On Fri, Jun 11, 2010 at 06:25:29PM +0200, Matthias Bolte wrote:
2010/6/11 Daniel P. Berrange <berrange(a)redhat.com>:
> On Thu, Jun 10, 2010 at 01:28:29AM +0200, Matthias Bolte wrote:
>> Report that libvirt was built without that driver instead of
>> trying to connect to a libvirtd, when we know that this is
>> going to fail.
>> ---
>>
>> I had this on my todo list for a while now, because multiple people on
>> the mailing list and on IRC reported problems that can be summarized as:
>>
>> "I just built/installed libvirt and want to connect to an ESX server,
>> but libvirt complains about missing certificates or wants to connect to
>> a non-existing libvirtd on the ESX server. I don't get it..."
>>
>> The problem was always the same: libvirt built without the ESX driver.

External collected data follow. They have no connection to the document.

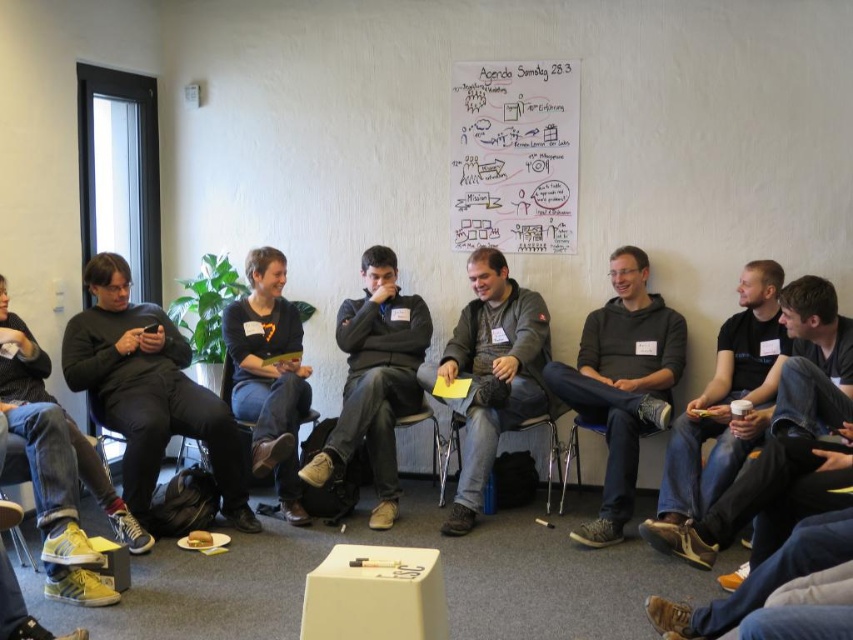 Does point (550, 385) lie in front of point (767, 401)?

That is False.

Is point (633, 339) behind point (718, 422)?

Yes, it is.

This screenshot has width=853, height=640. I want to click on dark gray hoodie at center, so [x=622, y=381].

How far apart are dark gray hoodie at center and gray fabric jacket at center?

46.93 centimeters

Between point (604, 477) and point (480, 468), which one is positioned behind?

Point (604, 477)

Where is `dark gray hoodie at center`? dark gray hoodie at center is located at coordinates (622, 381).

Which is in front, point (38, 365) or point (283, 349)?

Point (38, 365) is more forward.

What are the coordinates of `yellow leather sneakers at lower left` in the screenshot? It's located at (57, 468).

At what (x,y) coordinates should I click in order to perform the action: click on yellow leather sneakers at lower left. Please return your answer as a coordinate pair (x, y). The image size is (853, 640). Looking at the image, I should click on (57, 468).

>> But people don't get that, because libvirt reported cryptic errors in
>> that situation.
>>
>> I decided to fix this now because the problem was reported again on
>> IRC today.
>>
>> src/libvirt.c | 28 ++++++++++++++++++++++++++++
>> 1 files changed, 28 insertions(+), 0 deletions(-)
>>
>> diff --git a/src/libvirt.c b/src/libvirt.c
>> index 2754fd0..2487b82 100644
>> --- a/src/libvirt.c
>> +++ b/src/libvirt.c
>> @@ -1210,6 +1210,34 @@ do_open (const char *name,
>> ret->flags = flags & VIR_CONNECT_RO;
>>
>> for (i = 0; i < virDriverTabCount; i++) {
>> + /* We're going to probe the remote driver next. So we have already
>> + * probed all other client-side-only driver before, but none of them
>> + * accepted the URI.
>> + * If the scheme corresponds to a known but disabled client-side-only
>> + * driver then report a useful error, instead of a cryptic one about
>> + * not being able to connect to libvirtd or not being able to find
>> + * certificates. */
>> + if (virDriverTab[i]->no == VIR_DRV_REMOTE &&
>> + ret->uri != NULL && ret->uri->scheme != NULL
&&
>> + (
>> +# ifndef WITH_PHYP
>> + STRCASEEQ(ret->uri->scheme, "phyp") ||
>> +# endif
>> +# ifndef WITH_ESX
>> + STRCASEEQ(ret->uri->scheme, "esx") ||
>> + STRCASEEQ(ret->uri->scheme, "gsx") ||
>> +# endif
>> +# ifndef WITH_XENAPI
>> + STRCASEEQ(ret->uri->scheme, "xenapi") ||
>> +# endif
>> + false)) {
>> + virReportErrorHelper(NULL, VIR_FROM_NONE, VIR_ERR_INVALID_ARG,
>> + __FILE__, __FUNCTION__, __LINE__,
>> + _("libvirt was built without the
'%s' driver"),
>> + ret->uri->scheme);
>> + goto failed;
>> + }
>> +
>> DEBUG("trying driver %d (%s) ...",
>> i, virDriverTab[i]->name);
>> res = virDriverTab[i]->open (ret, auth, flags);
>
> ACK, this looks fine to me. One day I'd like to change the way we pick
> the drivers during the open method, but that's faar too invasive for
> now.
>
> Regards,
> Daniel
>
Maybe something like having a scheme-to-driver mapping table would be
nice, instead of asking each driver.
Yes, that's exactly what I'd think. In addition when compiling out drivers
instead of not adding anything to the driver table, we could add a no-op
driver that simply reports that the driver isn't available.